Among the reforms and initiatives – between the
years 1981-2005 – that Siddique cites are the ‘Malaysia
Incorporated’ initiative in the 1980s, the downsizing of
the civil service as a result of worldwide recession in
the 1980s, service process engineering in the 1990s,
personnel and financial management reforms that
was introduced in 1992, client’s charter and public
accountability initiative starting from 1993, the quality
and productivity improvement drives such as the
introduction of the ISO certification, and the initiation
of IT culture and e-government.

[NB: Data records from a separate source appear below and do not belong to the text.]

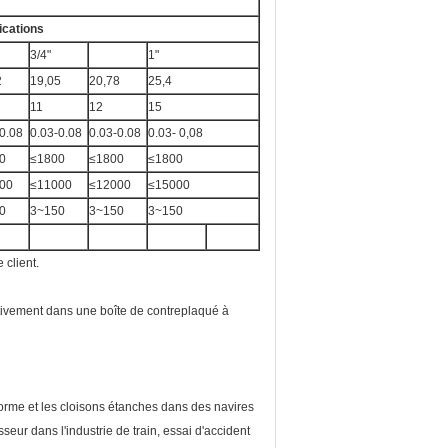
ications
3/4"
1"
2
19,05
20,78
25,4
11
12
15
0.08
0.03-0.08
0.03-0.08
0.03- 0,08
0
≤1800
≤1800
≤1800
00
≤11000
≤12000
≤15000
0
3~150
3~150
3~150
 client.
ivement dans une boîte de contreplaqué à
forme et les cloisons étanches dans des navires
seur dans l'industrie de train, essai d'accident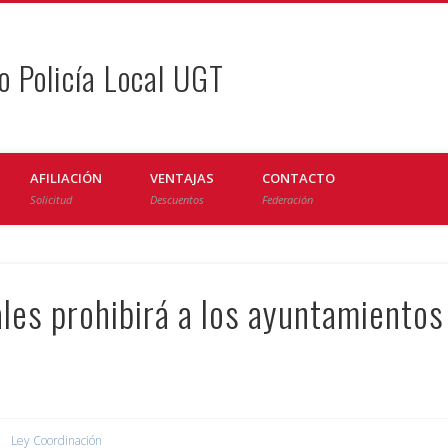
o Policía Local UGT
AFILIACIÓN
VENTAJAS
CONTACTO
Solicitud
Descuentos
Federación
ales prohibirá a los ayuntamientos
Ley Coordinación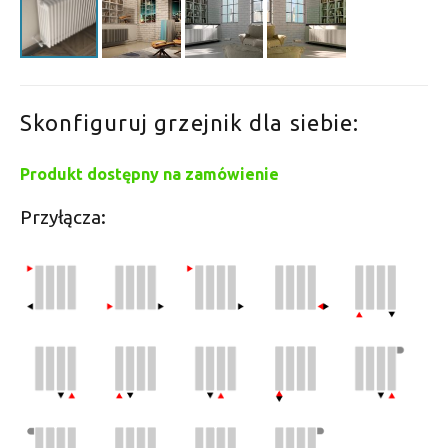
Skonfiguruj grzejnik dla siebie:
Produkt dostępny na zamówienie
Przyłącza:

These reforms,
however, according to the author, are unsuccessful to
initiate a better handling of funds according to rules
and regulations, resulting in audit reports that reveal
high incidence of failures on part of the federal, state
local governments to comply with relevant rules and
regulations, loss and embezzlement of public funds,
as well as improper monitoring and supervision. Also,
despite these reform initiatives, Malaysia still fares
rather badly in corruption indices such as the CPI.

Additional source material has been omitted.